Some articles may depress readers. Taxes. Of course, there are some good taxes, mostly those that I don’t have to pay.
Let’s start with income taxes. We Hoosiers are thrice-blessed with federal, state, and county income taxes.
The federal income tax rate ranges from 0% for those with little taxable income up to 35% for the wealthy taxpayer. But these rates apply after numerous exemptions, deductions and credits. Popular deductions include the residential mortgage payment, charitable contributions, and medical expenses, all of which require itemizing to take full advantage of those expenses to reduce your taxable income. However, only about 25% of the taxpayers itemize; the other 75% take a standard deduction. For taxpayers with young children, the two most significant credits are the child credit and the child care credit which reduces the tax itself and does not require itemizing. The last so-called tax reform act was in 1986, with virtually no reform. Congress and the President never seem very serious about real reform as they continue to discuss the huge deficit.

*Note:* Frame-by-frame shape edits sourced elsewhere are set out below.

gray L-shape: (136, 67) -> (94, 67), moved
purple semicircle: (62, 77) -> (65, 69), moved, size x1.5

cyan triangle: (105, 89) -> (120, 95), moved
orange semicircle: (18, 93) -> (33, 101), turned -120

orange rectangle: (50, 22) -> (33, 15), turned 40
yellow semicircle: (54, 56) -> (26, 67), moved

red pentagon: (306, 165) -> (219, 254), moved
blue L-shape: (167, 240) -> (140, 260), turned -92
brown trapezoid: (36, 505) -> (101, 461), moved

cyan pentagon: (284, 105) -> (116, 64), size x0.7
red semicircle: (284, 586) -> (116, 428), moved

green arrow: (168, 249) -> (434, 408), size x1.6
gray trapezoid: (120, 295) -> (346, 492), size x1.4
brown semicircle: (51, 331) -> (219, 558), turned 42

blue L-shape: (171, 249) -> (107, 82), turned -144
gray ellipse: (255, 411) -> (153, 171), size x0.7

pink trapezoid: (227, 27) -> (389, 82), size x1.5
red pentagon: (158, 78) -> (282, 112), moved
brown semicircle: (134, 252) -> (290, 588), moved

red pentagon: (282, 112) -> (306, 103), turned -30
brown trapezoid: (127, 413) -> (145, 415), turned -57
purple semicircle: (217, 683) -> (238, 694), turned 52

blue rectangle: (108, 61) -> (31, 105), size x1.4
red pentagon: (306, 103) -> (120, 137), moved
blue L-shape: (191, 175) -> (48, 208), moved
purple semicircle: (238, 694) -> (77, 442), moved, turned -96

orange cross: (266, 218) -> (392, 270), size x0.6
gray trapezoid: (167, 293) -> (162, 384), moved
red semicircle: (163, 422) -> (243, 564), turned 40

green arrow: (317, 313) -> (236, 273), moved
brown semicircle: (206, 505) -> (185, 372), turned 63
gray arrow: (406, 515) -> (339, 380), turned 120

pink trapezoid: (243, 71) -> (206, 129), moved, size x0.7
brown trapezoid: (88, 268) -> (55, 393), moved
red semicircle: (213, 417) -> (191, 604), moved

Indiana income tax has a basic rate of 3.4%, with the county income tax tacked on for collection. One advantage for Social Security recipients is that the state does not tax their SSA payments. The Indiana General Assembly and governor have provided benefits for the 65-and-over taxpayers with an additional deduction, and provided some relief for the residential property taxpayer and renter with a limited property tax deduction.
For wage-earners and the self-employed, the FICA tax for social security and Medicare amounts to 15.3% of compensation. The Social Security portion of the tax is capped at an income level, which was $106,800 in 2010, but the Medicare portion is not capped and continues at 2.9% rate. Many folks pay more in FICA than for federal income tax. For the self-employed, they pay the entire tax, while an employer pays half for its employees. The federal income tax does provide a deduction of one-half of the tax for the self-employed.
Death may not relieve the deceased from taxes. The decedent may owe income taxes from the period before death. The good news is that the estate which reports the income in the last 1040 and IT 40 can claim the entire year’s exemptions and deductions for the last months of life. For death planning, I suggest dying early in the year. And the decedent’s estate may earn income from its assets, so it has to pay income taxes, notably at a considerably higher rate.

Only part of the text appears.